Setting the foundation!

Welcome to my very first blog post!

A year and a half ago, I was offered the amazing opportunity to leave my 5th grade classroom of 13 years and become a Title 1 funded Math Coach K-5.  I loved having my own classroom and teaching all subjects, but Math has always been my passion and the opportunity to share my passion with all teachers, assistants, parents, and students was simply a dream come true.  I had a steep learning curve, though, since I knew nothing about how our youngest children learn math. So I read everything and anything on early numeracy and discovered the most amazing educators in cyberspace!!  I was especially enamored and impressed with the educators in MTBoS.  I have looked forward to checking my Twitter every day to see what new things I will learn, activities I can try in my classroom, and topics that really get me to think and reflect on my teaching practices.  After seeing a particularly persuasive video of an MTBoS member encouraging more people to get involved, I decided that I wanted to become a more active member of this amazing group of educators and signed up for a mentor to help me get going.  I couldn’t believe it when I learned that I was assigned Tracy Zager as my mentor since she was one of these amazing educators I was following on Twitter!  Crazy cool!

My title “Setting the Foundation” serves a dual purpose with this blog post since it is my first post and, thus, is literally the foundation upon which I will build my blog, but it is also metaphorically a phrase that describes what has become my life’s work!  The more that I work with students K-5, the more convinced I am that we need to teach them strategies that will help them succeed not only today but tomorrow as well.  When we teach our first graders how to add two single-digit numbers by using strategies like make a ten, doubles plus 1, or bridge 10 to add over ten, we are not only helping them solve the problems they see today, but we are providing the foundation upon which they will progress to learn addition with larger numbers and even fractions and decimals down the line.  When we teach 3rd graders how to build concrete models like an open array to show a multiplication problem, we are not only teaching them how to solve a problem today, but we are setting the foundation for using a model that will work with single and multi-digit whole numbers, then decimals in 5th grade, and even polynomials in algebra further on their math journey.  It just make so much sense!

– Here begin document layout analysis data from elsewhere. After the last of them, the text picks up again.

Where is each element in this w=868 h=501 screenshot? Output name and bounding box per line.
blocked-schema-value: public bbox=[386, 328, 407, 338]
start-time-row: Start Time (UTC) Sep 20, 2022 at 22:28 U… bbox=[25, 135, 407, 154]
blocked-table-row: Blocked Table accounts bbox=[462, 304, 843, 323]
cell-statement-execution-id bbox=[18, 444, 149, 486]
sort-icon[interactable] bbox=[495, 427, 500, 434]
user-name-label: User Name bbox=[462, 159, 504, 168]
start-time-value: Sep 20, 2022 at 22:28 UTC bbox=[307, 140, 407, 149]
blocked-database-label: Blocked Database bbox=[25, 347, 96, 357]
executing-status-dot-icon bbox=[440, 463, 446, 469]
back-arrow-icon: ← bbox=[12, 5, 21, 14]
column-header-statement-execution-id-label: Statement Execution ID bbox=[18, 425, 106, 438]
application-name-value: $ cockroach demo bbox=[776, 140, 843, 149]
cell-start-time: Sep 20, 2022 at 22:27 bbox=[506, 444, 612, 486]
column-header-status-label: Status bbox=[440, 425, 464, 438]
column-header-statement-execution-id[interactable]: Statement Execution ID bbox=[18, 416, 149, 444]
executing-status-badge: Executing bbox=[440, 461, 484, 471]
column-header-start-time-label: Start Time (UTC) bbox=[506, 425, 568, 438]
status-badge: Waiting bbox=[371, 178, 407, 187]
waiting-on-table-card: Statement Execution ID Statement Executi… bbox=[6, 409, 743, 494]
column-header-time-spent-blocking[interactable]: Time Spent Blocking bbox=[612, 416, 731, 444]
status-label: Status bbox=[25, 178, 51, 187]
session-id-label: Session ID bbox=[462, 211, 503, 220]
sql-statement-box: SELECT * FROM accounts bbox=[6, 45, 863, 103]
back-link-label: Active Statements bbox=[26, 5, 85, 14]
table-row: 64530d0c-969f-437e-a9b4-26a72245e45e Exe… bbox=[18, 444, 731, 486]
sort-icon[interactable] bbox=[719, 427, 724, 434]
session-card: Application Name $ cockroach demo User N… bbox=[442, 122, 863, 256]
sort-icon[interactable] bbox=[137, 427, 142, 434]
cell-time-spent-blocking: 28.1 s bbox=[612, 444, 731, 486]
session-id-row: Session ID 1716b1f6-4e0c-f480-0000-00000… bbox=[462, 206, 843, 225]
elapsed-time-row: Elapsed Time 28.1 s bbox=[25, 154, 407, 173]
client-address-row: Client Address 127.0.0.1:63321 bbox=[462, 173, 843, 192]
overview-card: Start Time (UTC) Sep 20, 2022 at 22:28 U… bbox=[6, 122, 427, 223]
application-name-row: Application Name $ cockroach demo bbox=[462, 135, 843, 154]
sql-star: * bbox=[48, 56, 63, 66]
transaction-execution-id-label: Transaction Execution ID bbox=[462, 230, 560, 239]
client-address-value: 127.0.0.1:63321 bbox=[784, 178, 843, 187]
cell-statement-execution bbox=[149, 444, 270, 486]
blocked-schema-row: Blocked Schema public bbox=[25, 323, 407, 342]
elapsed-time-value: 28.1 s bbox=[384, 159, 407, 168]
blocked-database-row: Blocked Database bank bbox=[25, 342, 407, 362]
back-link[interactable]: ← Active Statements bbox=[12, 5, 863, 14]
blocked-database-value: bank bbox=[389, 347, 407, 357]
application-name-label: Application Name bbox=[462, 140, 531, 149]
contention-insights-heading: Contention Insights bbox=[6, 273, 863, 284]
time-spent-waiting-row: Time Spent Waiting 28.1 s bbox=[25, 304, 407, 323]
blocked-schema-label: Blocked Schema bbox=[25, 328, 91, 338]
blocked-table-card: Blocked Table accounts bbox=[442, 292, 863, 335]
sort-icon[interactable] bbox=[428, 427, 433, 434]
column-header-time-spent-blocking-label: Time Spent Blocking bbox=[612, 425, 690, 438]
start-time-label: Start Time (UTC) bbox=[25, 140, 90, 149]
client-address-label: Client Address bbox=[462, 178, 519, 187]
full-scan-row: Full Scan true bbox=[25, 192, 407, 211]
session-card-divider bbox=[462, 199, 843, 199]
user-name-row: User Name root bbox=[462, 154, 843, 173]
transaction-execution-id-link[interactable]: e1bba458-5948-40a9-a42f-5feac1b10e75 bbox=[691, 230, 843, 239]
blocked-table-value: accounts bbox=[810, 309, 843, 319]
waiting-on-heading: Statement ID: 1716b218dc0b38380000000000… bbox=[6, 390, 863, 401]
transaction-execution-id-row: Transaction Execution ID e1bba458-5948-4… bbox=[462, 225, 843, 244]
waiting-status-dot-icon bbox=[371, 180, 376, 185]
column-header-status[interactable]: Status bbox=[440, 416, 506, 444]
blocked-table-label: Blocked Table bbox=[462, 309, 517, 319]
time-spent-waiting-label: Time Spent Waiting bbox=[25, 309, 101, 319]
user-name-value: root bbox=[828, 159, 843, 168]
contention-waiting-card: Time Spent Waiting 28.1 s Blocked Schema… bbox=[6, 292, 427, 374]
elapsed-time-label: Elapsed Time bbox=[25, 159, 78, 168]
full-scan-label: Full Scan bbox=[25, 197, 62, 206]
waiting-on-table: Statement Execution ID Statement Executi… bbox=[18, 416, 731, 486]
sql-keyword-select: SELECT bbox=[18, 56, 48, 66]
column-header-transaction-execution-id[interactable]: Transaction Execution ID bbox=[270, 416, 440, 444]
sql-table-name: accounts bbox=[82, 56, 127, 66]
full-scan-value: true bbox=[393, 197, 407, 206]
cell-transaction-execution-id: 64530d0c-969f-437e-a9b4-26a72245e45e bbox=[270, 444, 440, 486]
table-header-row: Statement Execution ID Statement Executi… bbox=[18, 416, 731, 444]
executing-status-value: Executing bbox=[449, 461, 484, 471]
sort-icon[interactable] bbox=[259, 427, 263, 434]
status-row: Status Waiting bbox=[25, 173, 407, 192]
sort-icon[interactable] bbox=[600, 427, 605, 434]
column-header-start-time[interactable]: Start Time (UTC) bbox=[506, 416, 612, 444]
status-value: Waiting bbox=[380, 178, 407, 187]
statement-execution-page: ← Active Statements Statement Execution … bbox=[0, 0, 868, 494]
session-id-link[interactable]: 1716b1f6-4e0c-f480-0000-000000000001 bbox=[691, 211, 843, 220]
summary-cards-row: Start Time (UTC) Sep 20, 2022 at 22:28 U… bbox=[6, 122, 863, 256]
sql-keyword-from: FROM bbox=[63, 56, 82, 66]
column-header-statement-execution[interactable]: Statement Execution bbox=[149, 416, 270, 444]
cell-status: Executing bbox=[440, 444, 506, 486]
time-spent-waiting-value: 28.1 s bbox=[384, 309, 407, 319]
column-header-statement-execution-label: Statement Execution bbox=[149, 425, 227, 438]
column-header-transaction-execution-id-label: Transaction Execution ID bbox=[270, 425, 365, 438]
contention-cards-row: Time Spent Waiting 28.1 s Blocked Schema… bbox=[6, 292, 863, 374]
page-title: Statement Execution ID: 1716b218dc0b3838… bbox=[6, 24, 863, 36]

One last thing I want to mention in this first post…underlying all my work with teaching math facts strategically, encouraging the development of mental math strategies through Number Talks, and teaching models that will follow students as they progress on their journey, there is one foundational idea that I believe in my heart can change the course of anyone’s math journey – having a growth mindset.  Jo Boaler’s ideas are revolutionary and so, so important.  They encompass the idea that everyone can learn math!  There is no “math brain”…our beliefs about math are shaped by our experiences and attitudes towards math.  Our brains have the amazing ability to grow and change and by believing that we CAN learn by trying out new strategies and asking for help when we need it, we CAN learn things that we never dreamed we could learn!  Helping children take chances and not be afraid of making mistakes…indeed, as Jo Boaler shares, brain research shows that when we are being challenged and we make a mistake trying out a new strategy, our brain grows! When we realize we made a mistake, it grows again, and when we fix it, it grows again.  I want to be a part of this revolution that changes people’s mindsets about math and help those who have developed a phobia about math to see that math is beautiful and accessible to all! Thanks so much for joining me on this journey!